Question

Suppose that there are two types of tickets to a show: advance and same-day. The combined cost of one advance ticket and one same-day ticket is $65. For

one performance, 40 advance tickets and 20 same-day tickets were sold. The total amount paid for the tickets was $1900. What was the price of each kind of
ticket?

Answer 1

advance tickets $30.00

same day tickets $35.00

Explanation:

1. In this equation, you are trying to find two values so you must use system of equations.
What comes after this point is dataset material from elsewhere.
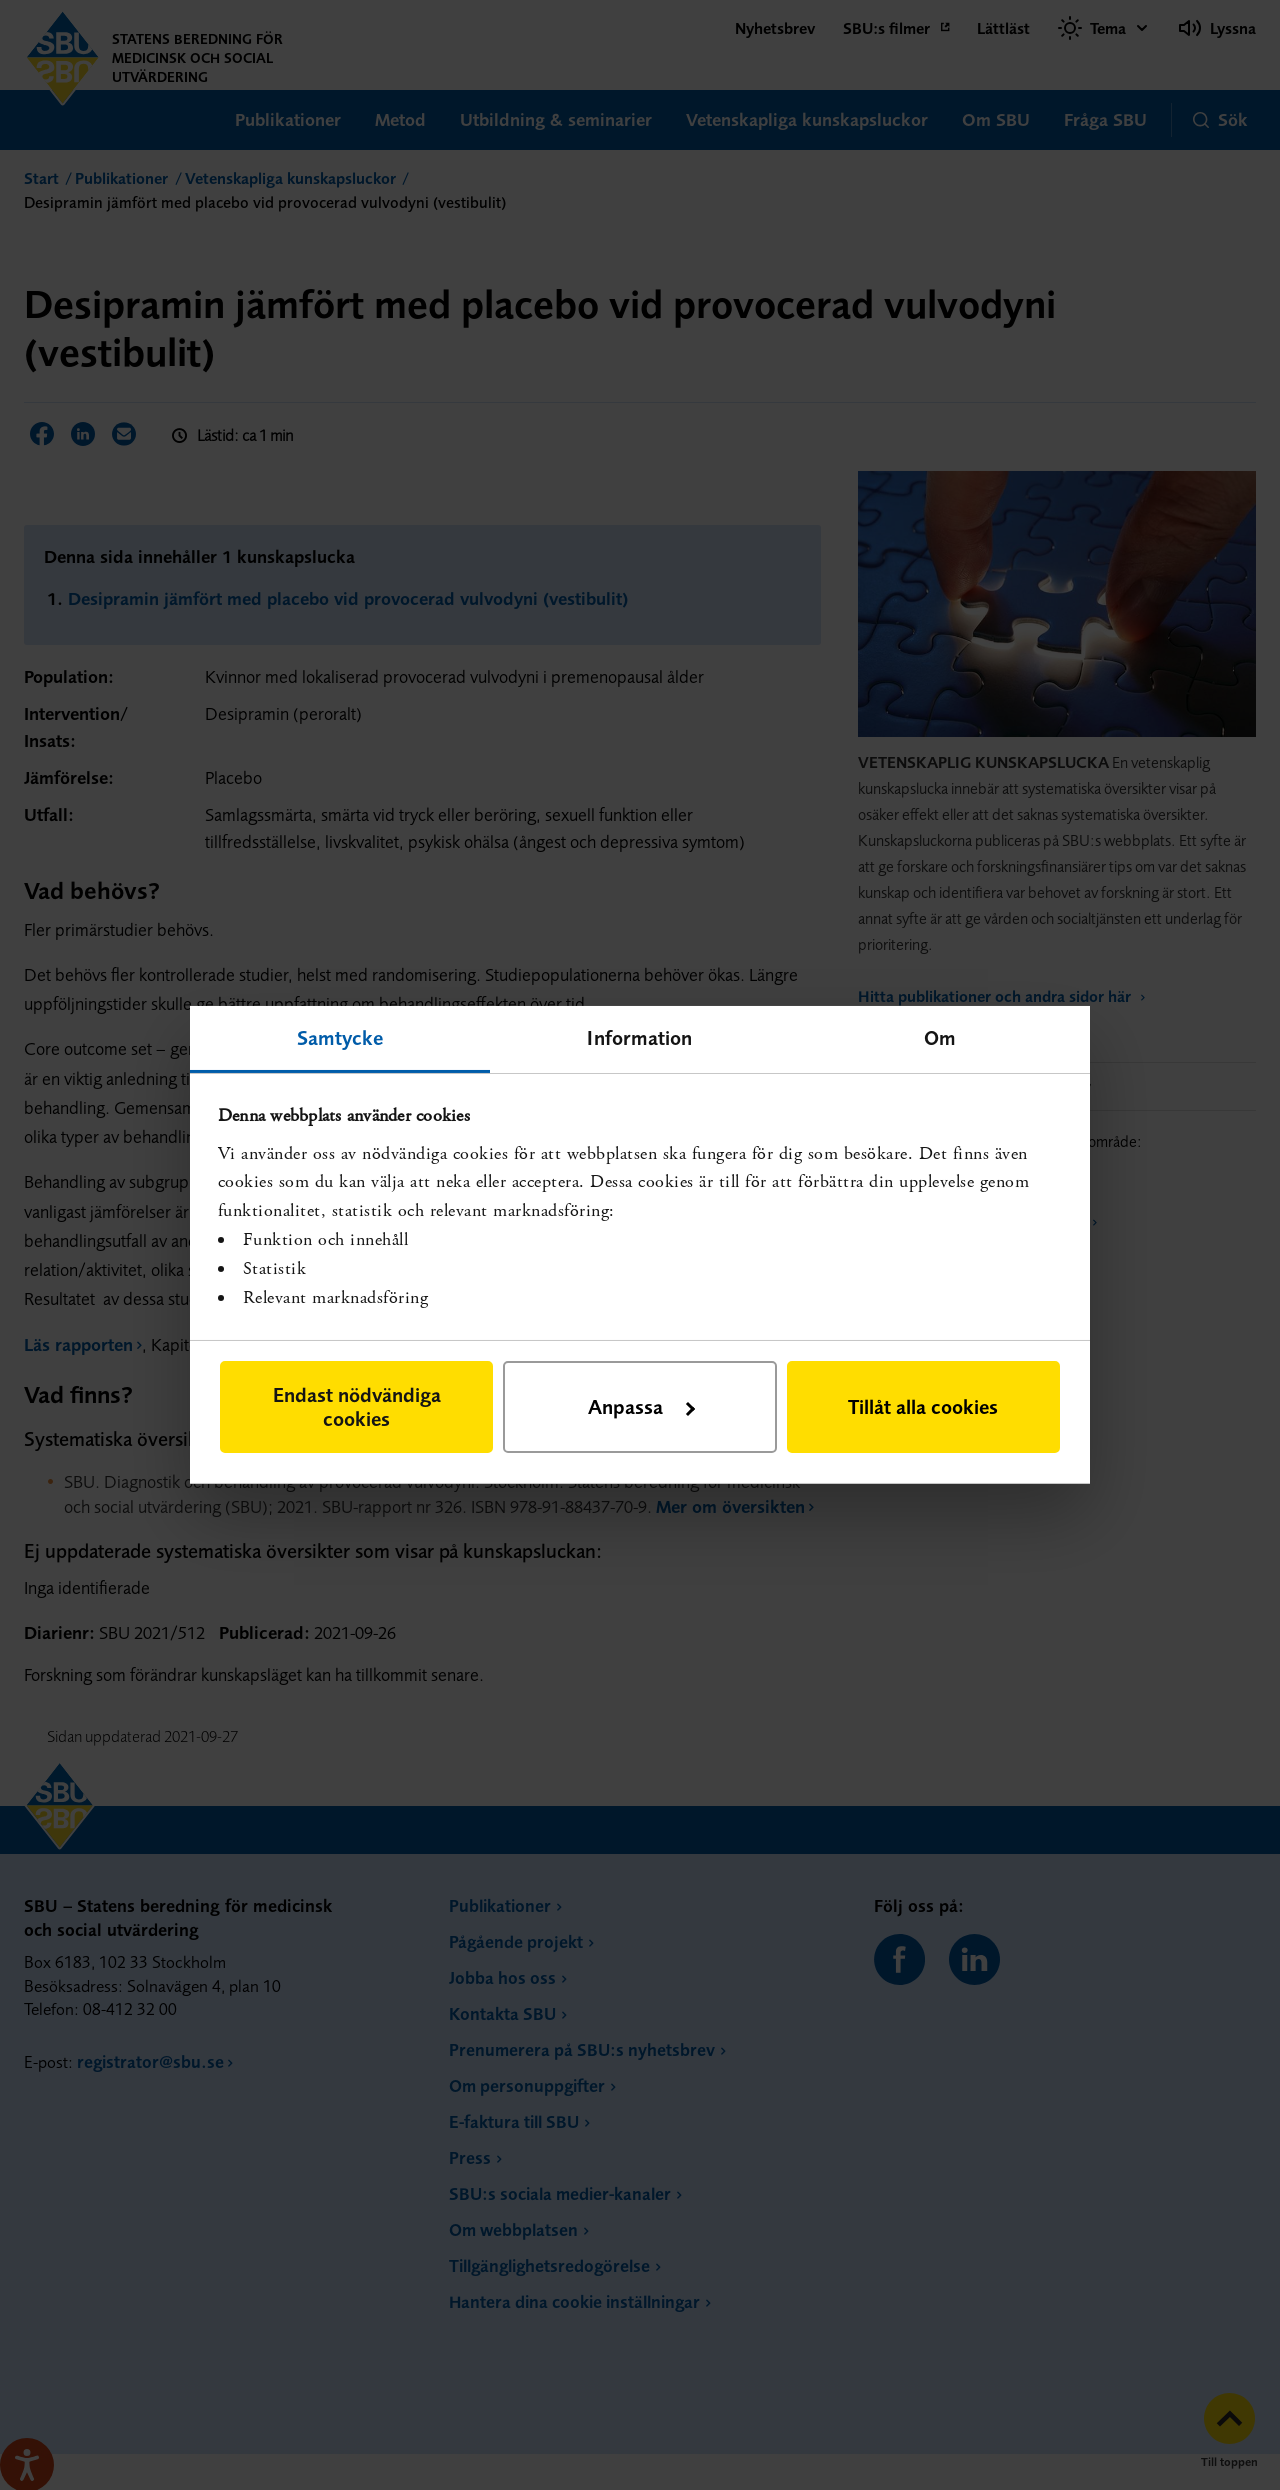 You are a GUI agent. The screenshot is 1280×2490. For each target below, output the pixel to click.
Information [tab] (639, 1037)
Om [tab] (940, 1037)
Your two equations would be:

40x +20y = 1900

x + y = 65

x represents the price of advance tickets and y represents the price of same day tickets.

2. Solve the equation by performing elimination using multiplication. Multiple one equation by a constant to get two equations that contain opposite terms.

40x + 20y = 1900

-40(x + y = 65) → -40x + -40y = -2600

3. Add the equations, eliminating one variable. (add -40x + -40y = -2600 to 40x + 20y = 1900)

40x + 20y = 1900

+ -40x + -40y = -2600

Results in: -20y = -700

Solve for y by dviding both sides by -20.

y = 35

4. Substitute the solved value into one of the equations and solve for the remaining variable.

x + 35 = 65

Subtract 35 from both sides to solve for x.

x = 30

The advance tickets were $30.00 and the same day tickets were $35.00.